Right... I just took a look at the code and the command that is executed to grab the netmask for eth0
is the following, followed by the output
ifconfig "eth0" 2> /dev/null | egrep 'netmask|Mask:' | awk '{print $4}' | sed 's/Mask://'
255.255.0.0
Well, in this case ifconfig
isn't the right thing to use as it only lists one of the two IPs and in this case its the link-local address:
ifconfig eth0
eth0 Link encap:Ethernet HWaddr 5C:F8:21:0F:40:D8
inet addr:169.254.123.48 Bcast:169.254.255.255 Mask:255.255.0.0
UP BROADCAST RUNNING MULTICAST MTU:1500 Metric:1
RX packets:7177 errors:0 dropped:122 overruns:0 frame:0
TX packets:8245 errors:0 dropped:0 overruns:0 carrier:0
collisions:0 txqueuelen:1000
RX bytes:1095587 (1.0 MiB) TX bytes:4655128 (4.4 MiB)
Interrupt:33
Using ip -o -4 addr show eth0
might be better suited, as it outputs both IPs (see post above for output). I don't know how good / bad this is for backwards compatibility.

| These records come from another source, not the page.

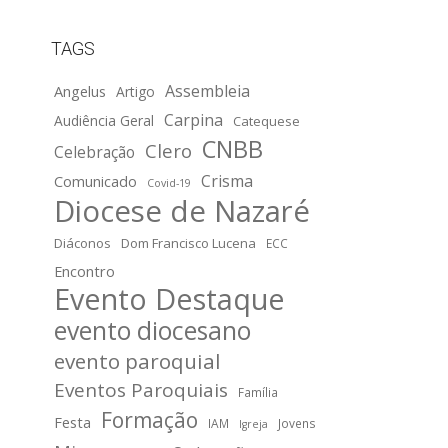
TAGS
Assembleia
Angelus
Artigo
Carpina
Audiência Geral
Catequese
CNBB
Clero
Celebração
Crisma
Comunicado
Covid-19
Diocese de Nazaré
Diáconos
Dom Francisco Lucena
ECC
Encontro
Evento Destaque
evento diocesano
evento paroquial
Eventos Paroquiais
Família
Formação
Festa
IAM
Jovens
Igreja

@nsgundy What's the actual output you're getting from interfaces_list()
, then? Are you getting a single eth0
interface or two?
The array returned by interfaces_list()
contains a single entry:
[ { name: 'eth0',
ip_address: '192.168.2.116',
mac_address: '5c:f8:21:0f:40:d8',
gateway_ip: '192.168.2.1',
netmask: '255.255.0.0',
type: 'Wired' } ]
So far, from what I have observed, ifconfig
seems to list the address that was assigned last, where as ip addr
and the built in os.networkInterfaces()
lists them in the order they have been added.
Ok, I'll take a look at this later. Thanks for the heads up!